The value of goods moved between the U.S. and its North American Free Trade Agreement partners Canada and Mexico was up in April 2013 74.4 percent from April 2009, the heart of the most recent recession, according to data released this week by the U.S. Department of Transportation’s Bureau of Transportation Statistics.
That figure does not account for inflation, however.
$99 billion worth of freight was moved between the U.S. and NAFTA partners in April, and 60.6 percent —$60 billion — of that was carried via truck. That number — $99 billion — also represents a 7.4 percent increase over April 2012.
Surface transportation modes overall — truck, rail and pipeline — carried 82.5 percent of the NAFTA freight, BTS says.
Trucks carried 55.2 percent of the $54.7 billion of freight flow between the U.S. and Canada and 67.3 percent of the $44.2 billion in freight moved between the U.S. and Mexico. Surface transportation accounted for 84 percent of U.S.-Canadian freight movement and 80.7 percent of freight movement between the U.S. and Mexico.

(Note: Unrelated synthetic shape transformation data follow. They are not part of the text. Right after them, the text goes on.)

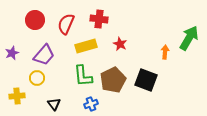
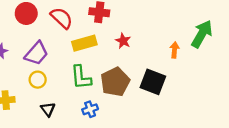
red semicircle: (66, 24) -> (62, 18), turned 110
yellow circle: (37, 78) -> (38, 80), moved

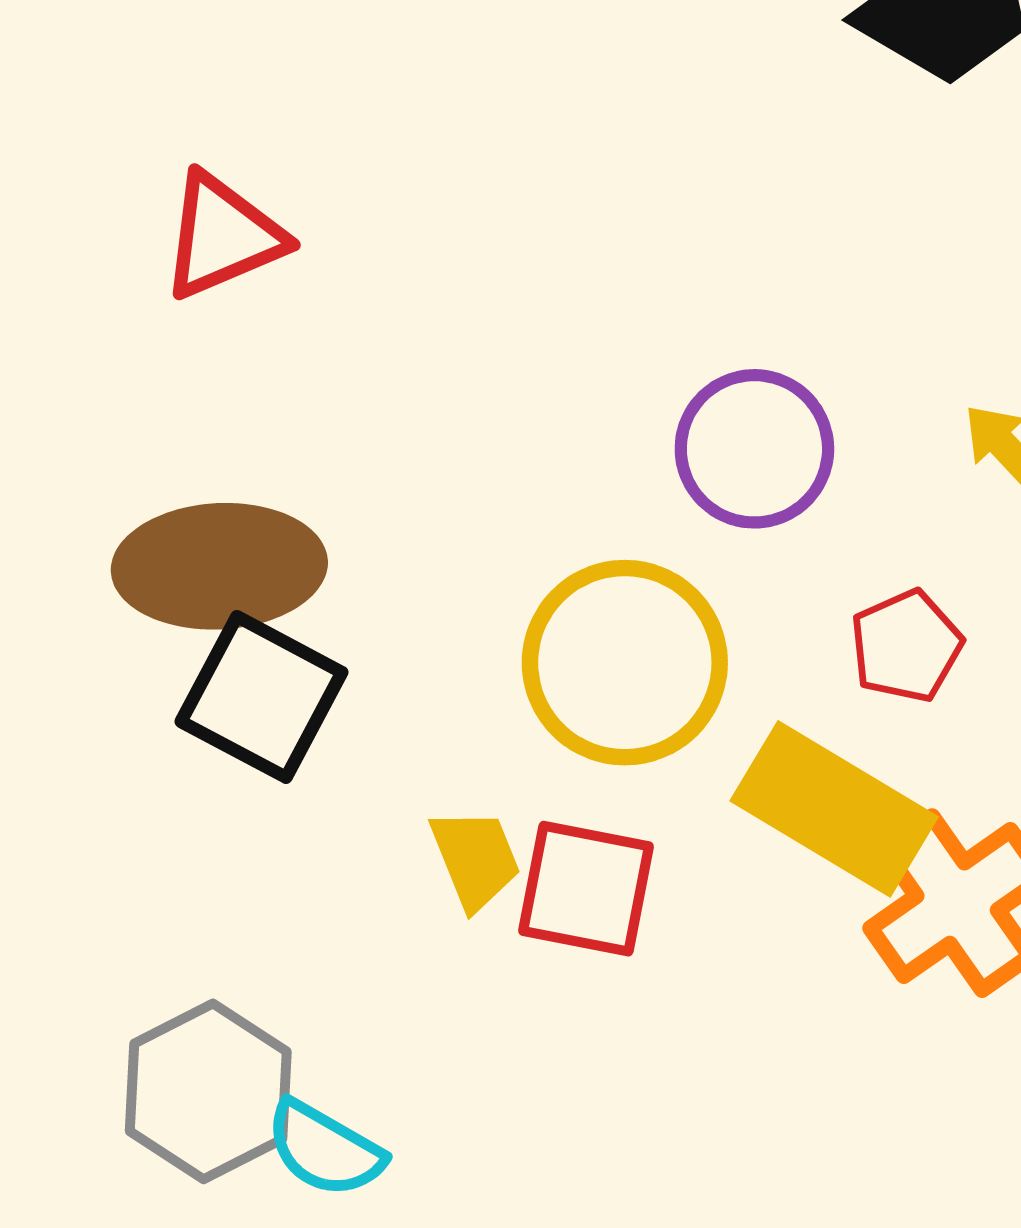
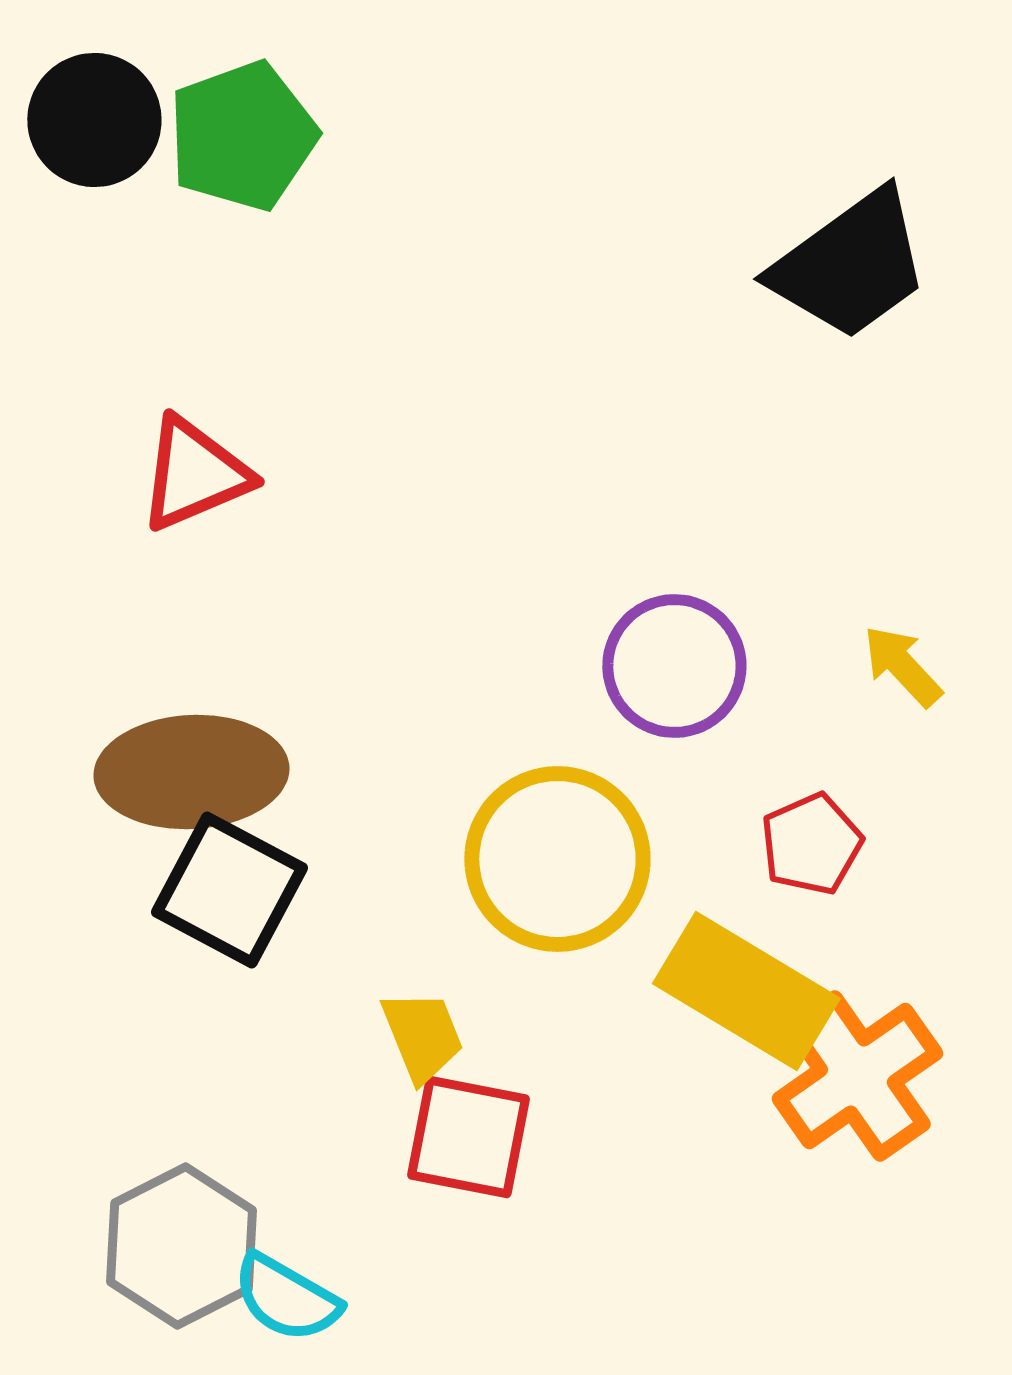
red square: (586, 889) -> (468, 1137), moved

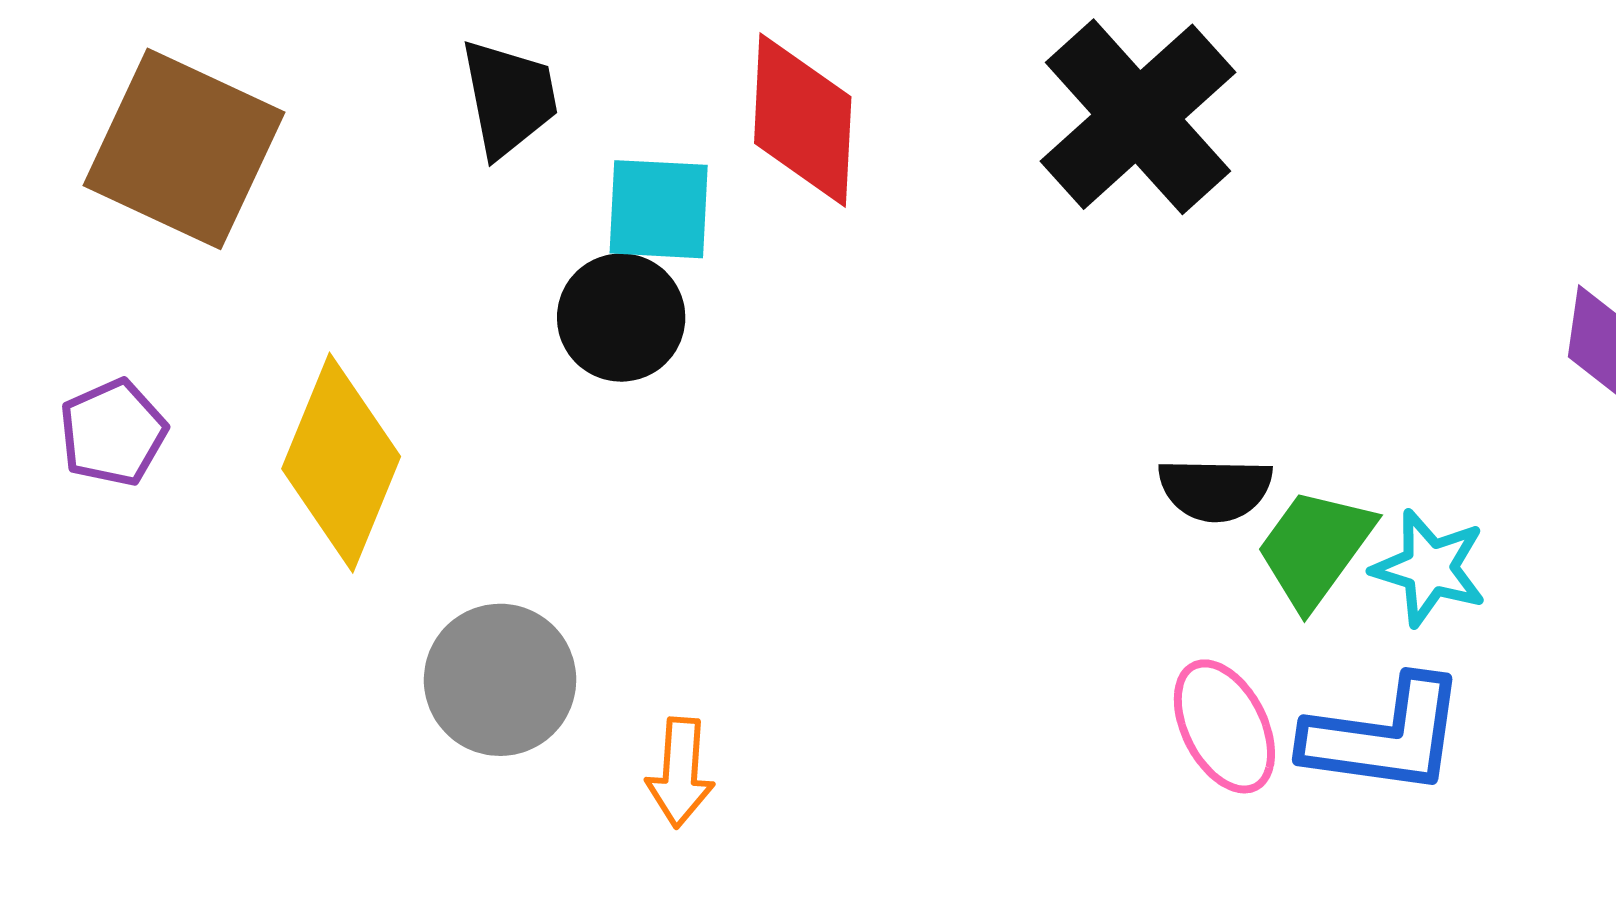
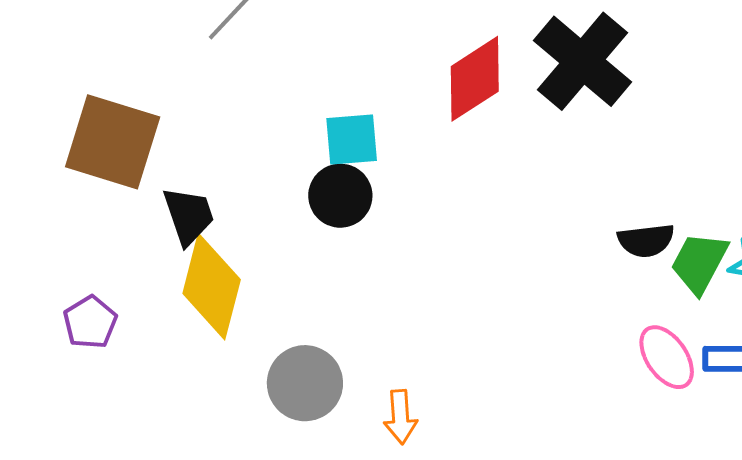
black trapezoid: (509, 98) -> (189, 216), moved
red diamond: (803, 120) -> (475, 79), moved, turned 62
purple pentagon: (113, 433) -> (90, 322), moved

Month over month, freight flow between the U.S. and NAFTA partners rose 3.6 percent from March to April. Freight movement via truck increased 4.6 percent.
Year over year, the value of freight carried by truck rose 8.6 percent.
Michigan led all states in goods moved to and from Canada with $6.4 billion. Ohio and New Jersey, however, saw year-over-year increases of 15.9 percent and 15.6 percent respectively.
Texas again led all states in movement of goods to and from Mexico, accounting for $17 billion. Louisiana however saw a large year-over-year increase in transported goods with Mexico — 61.1 percent.